Wednesday, March 17, 2010

The Life And Times Of Your Cat

From kitten to senior citizen our cats live remarkable lives. Listed below are some normal behaviors and common health concerns for each of your cat’s life stage:

Birth to 1 year (Kitten)
Initially, while your kitten is just beginning to learn her way around, she may be playful, but will also most likely be very shy as she adjusts to her knew home. As she progresses through this life stage she will come out of her shell and become more playful, spunky, and adventurous. At approximately six months old, you should spay or neuter if you are not planning to breed your cat.

1 to 8 years (Prime)
Your young cat is in her prime. Remember your annual visits to the veterinarian as health issues such as obesity, dental disease, and heart disease may start to make their first appearance. Also be sure to have her checked for parasites regularly as she is a keen hunter at this stage.

8 to 12 years (Senior)
Your cat is now considered a senior and may begin to slow down, but her behavior shouldn't change much. Previous health issues may start to increase in severity and new ones may start to appear so it is important to continue your regular visits to your veterinarian. Cats in this stage of life have an increased risk of diabetes, kidney disease, high blood pressure, hyperthyroidism and cancer. Obesity can also be a major health issue for cats in this age range.

12+ years (Geriatric)
Your cat is entering old age. You may begin to notice some new health problems arise or an increase in severity of pre-existing ones.
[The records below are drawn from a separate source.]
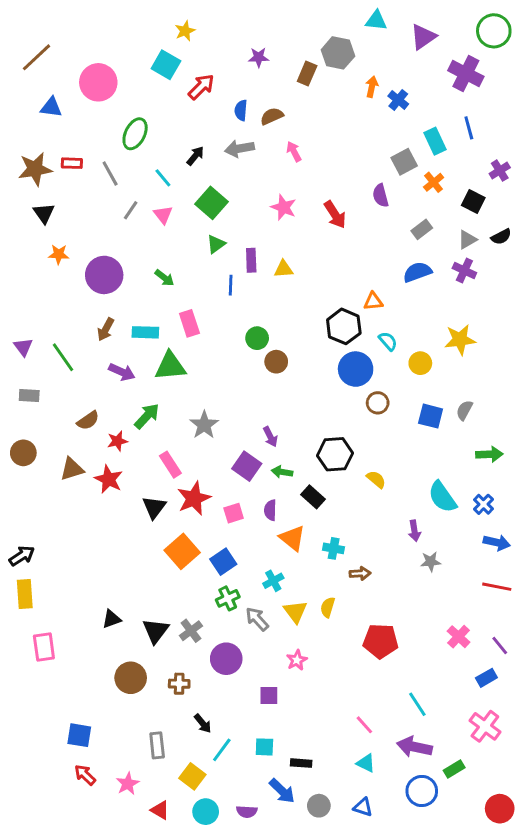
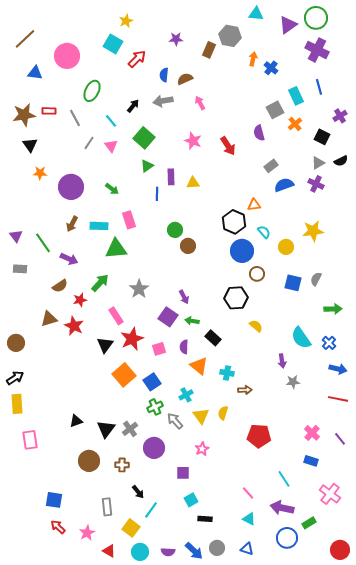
green circle: (494, 31) -> (316, 18), moved
gray rectangle: (422, 229) -> (271, 166), moved
purple arrow: (122, 372) -> (69, 259), moved
brown circle: (23, 453) -> (16, 343), moved
black hexagon: (335, 454) -> (236, 298), moved
blue rectangle: (486, 678) -> (311, 461), moved, turned 48
cyan square: (264, 747) -> (191, 500), moved, turned -32
blue arrow: (282, 791) -> (194, 551), moved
During this stage your cat will be at an even greater risk for all of the health issues listed in the previous stages. Your cat will also most likely move slower and may develop arthritis as her joints begin to stiffen. You may also notice a change in her temperament as she becomes more easily irritated at this stage.

Final Thoughts
Your cat is a great companion and loves you very much. That is why it is so important to recognize the milestones in your cat’s life so you can take the best possible care of her.

As with any health-related issue, whenever you have concerns about your cat, consult your veterinarian. He or she is familiar with your cat and her medical history and has the professional skill and knowledge to identify and treat whatever might be the problem.